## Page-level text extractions

◆ ◆ ◆ ◆ ◆ ◆ ◆

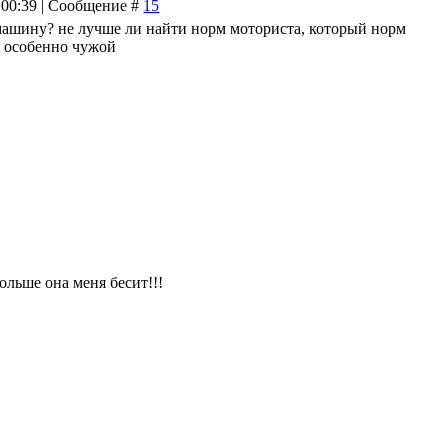
 00:39 | Сообщение #
15
в машину? не лучше ли найти норм моториста, который норм
? особенно чужой
ольше она меня бесит!!!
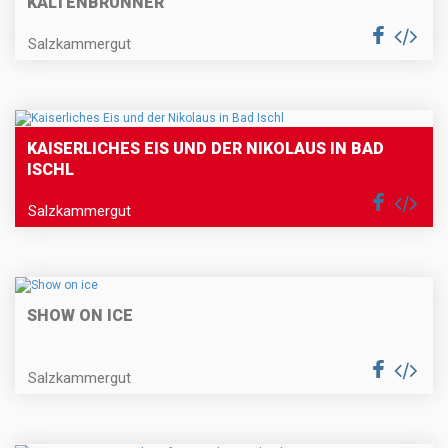
KALTENBRUNNER"
Salzkammergut
KAISERLICHES EIS UND DER NIKOLAUS IN BAD
ISCHL
Salzkammergut
SHOW ON ICE
Salzkammergut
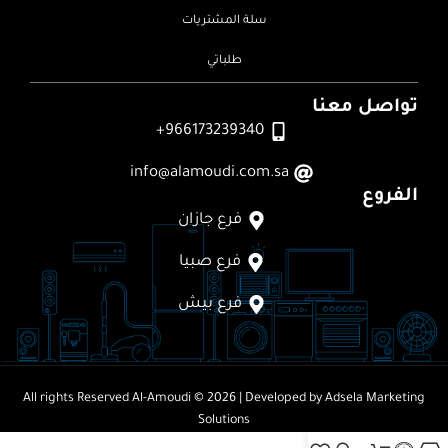
سلة المشتريات
طلباتي
تواصل معنا
966173239340+
info@alamoudi.com.sa
الفروع
فرع جازان
فرع صبيا
فرع بيش
All rights Reserved
Al-Amoudi © 2026
| Developed by
Adsela Marketing
Solutions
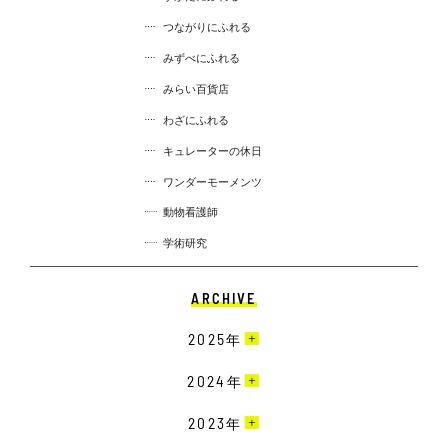
つながりにふれる
みずべにふれる
みらい百貨店
わざにふれる
キュレーターの休日
ワンダーモーメンツ
動物看護師
学術研究
ARCHIVE
2025
年
3月［4］
2024
年
2月［13］
12月［10］
2023
年
1月［12］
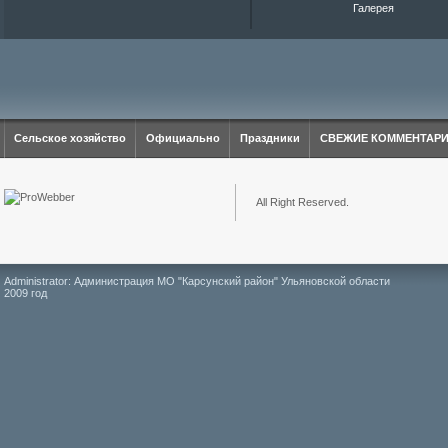
Галерея
Сельское хозяйство
Официально
Праздники
СВЕЖИЕ КОММЕНТАР
All Right Reserved.
Administrator: Администрация МО "Карсунский район" Ульяновской области
2009 год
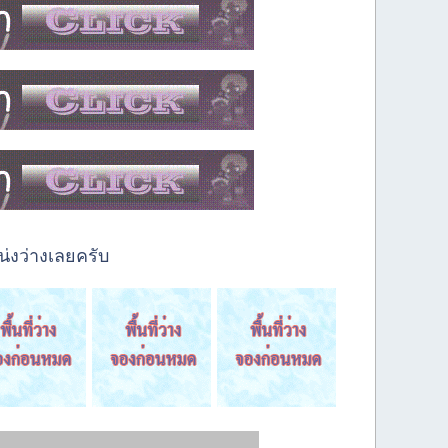
่งว่างเลยครับ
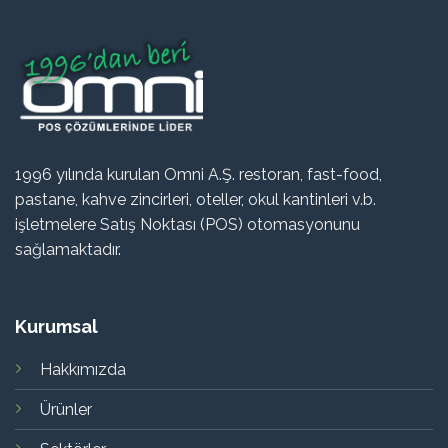
1996 yılında kurulan Omni A.Ş. restoran, fast-food,
pastane, kahve zincirleri, oteller, okul kantinleri v.b.
işletmelere Satış Noktası (POS) otomasyonunu
sağlamaktadır.
Kurumsal
Hakkımızda
Ürünler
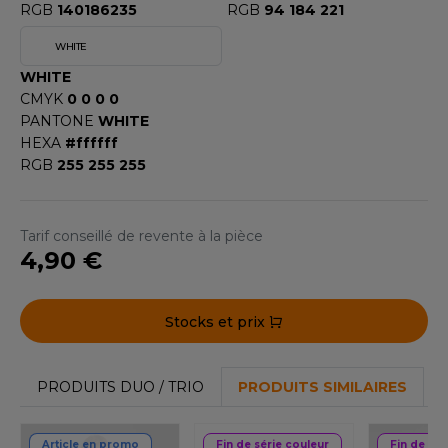
RGB
140186235
RGB
94 184 221
OMBO
WHITE
OWEL CITY
WHITE
CMYK
0 0 0 0
PANTONE
WHITE
ELILLA
HEXA
#ffffff
RGB
255 255 255
ESTI
Tarif conseillé de revente à la pièce
ESTFORD MILL
4,90 €
Stocks et prix
OKO
PRODUITS DUO / TRIO
PRODUITS SIMILAIRES
Article en promo
Fin de série couleur
Fin de sér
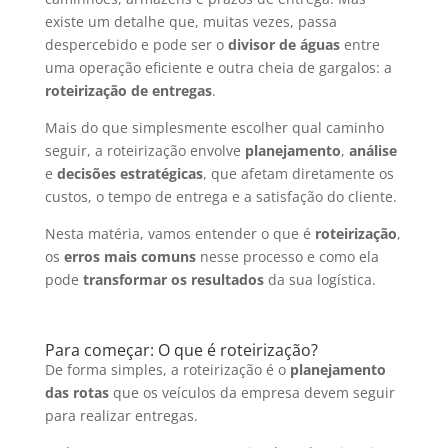
existe um detalhe que, muitas vezes, passa
despercebido e pode ser o
divisor de águas
entre
uma operação eficiente e outra cheia de gargalos: a
roteirização de entregas
.
Mais do que simplesmente escolher qual caminho
seguir, a roteirização envolve
planejamento
,
análise
e
decisões estratégicas
,
que afetam diretamente os
custos, o tempo de entrega e a satisfação do cliente.
Nesta matéria, vamos entender o que é
roteirização
,
os
erros mais comuns
nesse processo e como ela
pode
transformar os resultados
da sua logística.
Para começar: O que é roteirização?
De forma simples, a roteirização é o
planejamento
das rotas
que os veículos da empresa devem seguir
para realizar entregas.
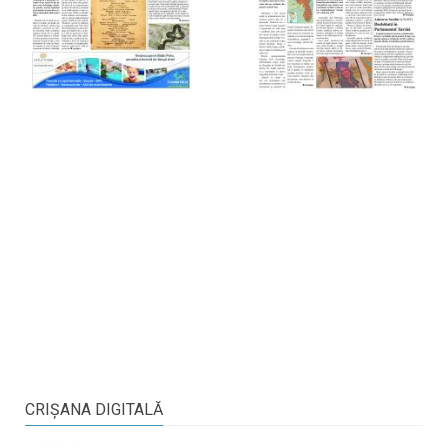
CRIŞANA DIGITALĂ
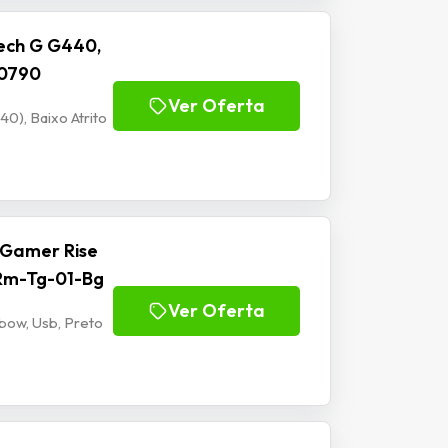
ech G G440,
00790
Ver Oferta
), Baixo Atrito
 Gamer Rise
 Rm-Tg-01-Bg
Ver Oferta
bow, Usb, Preto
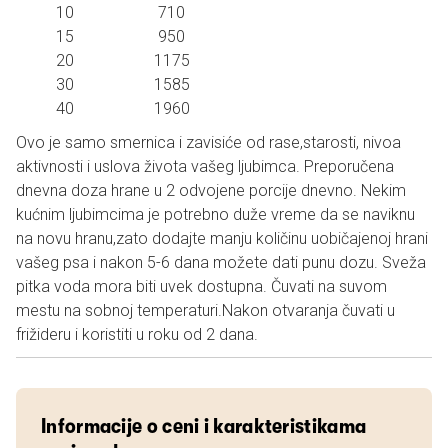
10 710
15 950
20 1175
30 1585
40 1960
Ovo je samo smernica i zavisiće od rase,starosti, nivoa
aktivnosti i uslova života vašeg ljubimca. Preporučena
dnevna doza hrane u 2 odvojene porcije dnevno. Nekim
kućnim ljubimcima je potrebno duže vreme da se naviknu
na novu hranu,zato dodajte manju količinu uobičajenoj hrani
vašeg psa i nakon 5-6 dana možete dati punu dozu. Sveža
pitka voda mora biti uvek dostupna. Čuvati na suvom
mestu na sobnoj temperaturi.Nakon otvaranja čuvati u
frižideru i koristiti u roku od 2 dana.
Informacije o ceni i karakteristikama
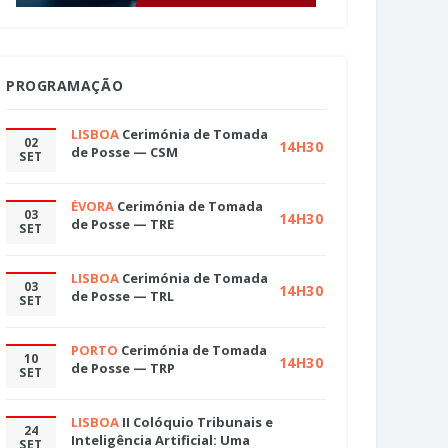
PROGRAMAÇÃO
LISBOA
Cerimónia de Tomada
02
14H30
de Posse — CSM
SET
ÉVORA
Cerimónia de Tomada
03
14H30
de Posse — TRE
SET
LISBOA
Cerimónia de Tomada
03
14H30
de Posse — TRL
SET
PORTO
Cerimónia de Tomada
10
14H30
de Posse — TRP
SET
LISBOA
II Colóquio Tribunais e
24
Inteligência Artificial: Uma
SET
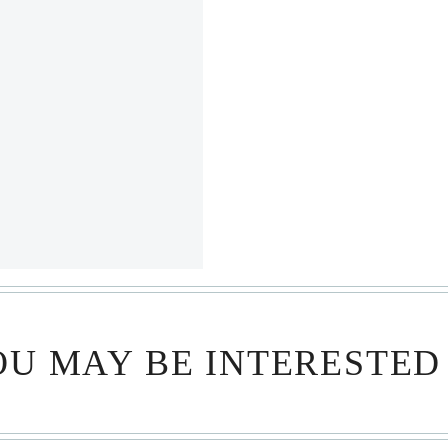
U MAY BE INTERESTED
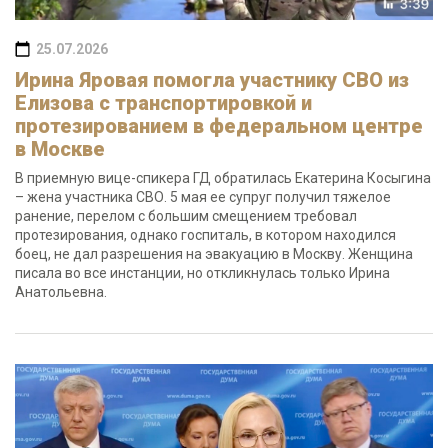
25.07.2026
Ирина Яровая помогла участнику СВО из
Елизова с транспортировкой и
протезированием в федеральном центре
в Москве
В приемную вице-спикера ГД обратилась Екатерина Косыгина
– жена участника СВО. 5 мая ее супруг получил тяжелое
ранение, перелом с большим смещением требовал
протезирования, однако госпиталь, в котором находился
боец, не дал разрешения на эвакуацию в Москву. Женщина
писала во все инстанции, но откликнулась только Ирина
Анатольевна.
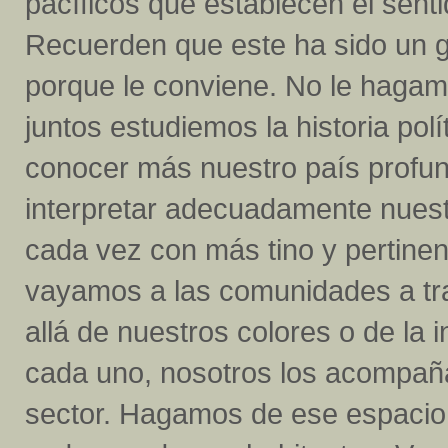
pacíficos que establecen el sent
Recuerden que este ha sido un g
porque le conviene. No le hagamo
juntos estudiemos la historia po
conocer más nuestro país profun
interpretar adecuadamente nuestr
cada vez con más tino y pertinenc
vayamos a las comunidades a tra
allá de nuestros colores o de la
cada uno, nosotros los acompaña
sector. Hagamos de ese espaci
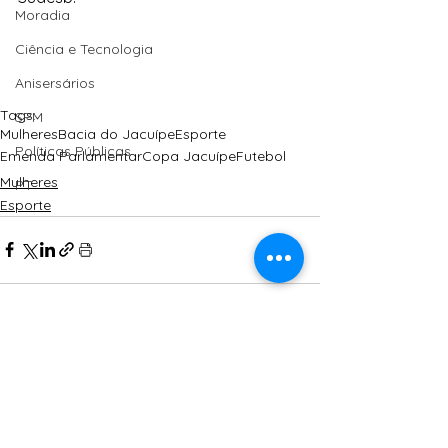
Moradia
Ciência e Tecnologia
Anisersários
Tags:
SPM
Mulheres
Bacia do Jacuípe
Esporte
Políticas Públicas
Emenda Parlamentar
Copa Jacuípe
Futebol
Mulheres
PT
Esporte
Ver tudo
Posts Relacionados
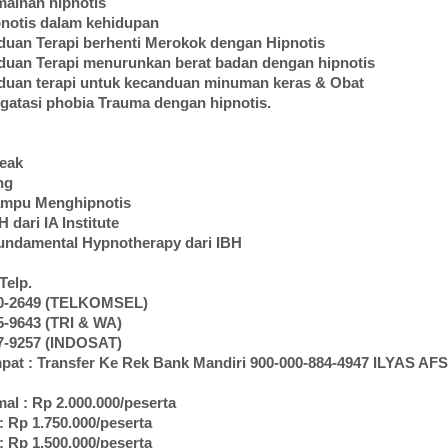
rmainan hipnotis
ipnotis dalam kehidupan
duan Terapi berhenti Merokok dengan Hipnotis
duan Terapi menurunkan berat badan dengan hipnotis
duan terapi untuk kecanduan minuman keras & Obat
gatasi phobia Trauma dengan hipnotis.
reak
ng
ampu Menghipnotis
H dari IA Institute
 Fundamental Hypnotherapy dari IBH
Telp.
50-2649 (TELKOMSEL)
5-9643 (TRI & WA)
7-9257 (INDOSAT)
pat : Transfer Ke Rek Bank Mandiri 900-000-884-4947 ILYAS A
mal : Rp 2.000.000/peserta
: Rp 1.750.000/peserta
: Rp 1.500.000/peserta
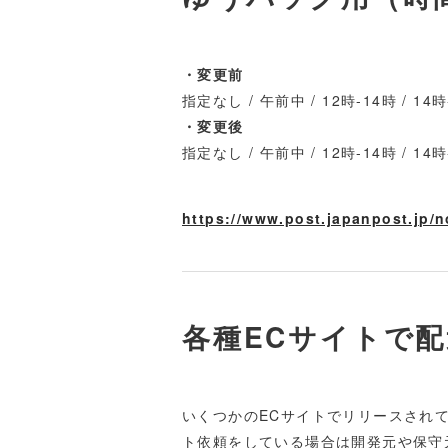
・変更前
指定なし / 午前中 / 12時-14時 / 14時-
・変更後
指定なし / 午前中 / 12時-14時 / 14時-
https://www.post.japanpost.jp/n
各種ECサイトで
いくつかのECサイトでリリースされ
ト依頼をしている場合は開発元や保守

◆ ◆ ◆ ◆ ◆ ◆ ◆

The string "peserta" appears on some lines of the data above; report how many such lines there are, as a bare number.

## WRITTEN SOLUTION
3